La recensione: “Sangue”, Orfeo #TraKs
Una voce sottile, elementi semplici, una presenza da cantautore, pianoforte e chitarra: gli ingredienti di Sangue, ep d’esordio di Federico Reale in arte Orfeo sono più o meno tutti qui.
Nelle cinque canzoni firmate da Reale si avverte l’influsso della musica cantautorale italiana, contemporanea e più antica, immersa nei suoni del pop di oggi.
Apre il discorso, in maniera piuttosto movimentata, Colore, una ballata in crescendo con un sostanziale climax che si interrompe sul finale.
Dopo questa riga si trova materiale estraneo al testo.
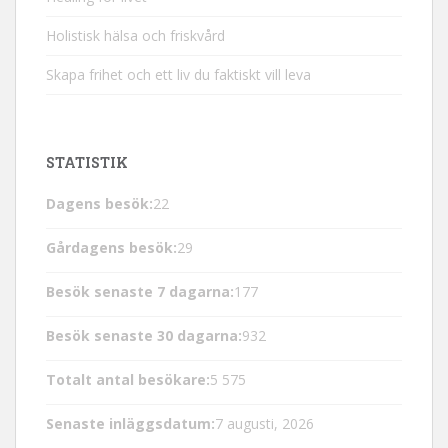
Holistisk hälsa och friskvård
Skapa frihet och ett liv du faktiskt vill leva
STATISTIK
Dagens besök:
22
Gårdagens besök:
29
Besök senaste 7 dagarna:
177
Besök senaste 30 dagarna:
932
Totalt antal besökare:
5 575
Senaste inläggsdatum:
7 augusti, 2026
Neve cade fitta quale brano successivo e, pur mantenendo un profilo basso, adorna di qualche luce in più il contesto sonoro in cui si sviluppa il pensiero di Orfeo.
Maggiore ritmo e anche qualche spruzzata di blues nella Canzone dell’Erica, con un basso molto ricco di groove (erano anni che non scrivevo una cosa così) e con una disinvoltura complessiva che fa contrasto con certa goffa gentilezza dei pezzi precedenti.
Si rallenta di nuovo con Quella triste, probabilmente il pezzo più minimal dell’ep. Sangue, l’ultima canzone nonché title track, sfrutta un crescendo sonoro non proprio maestoso ma di sicuro rilevante, per uno dei pezzi di maggiore importanza dell’ep.
Gli elementi sono semplici, dicevamo. Qui e là perfino troppo semplici, almeno a livello linguistico: è lecito attendersi da un cantautore un po’ di coraggio in più e una scrittura che scavi più a fondo.
L’ep è tuttavia ben riuscito dal punto di vista musicale e apre un buon orizzonte per il cantautore, che dimostra di saper dosare con intelligenza gli elementi a propria disposizione.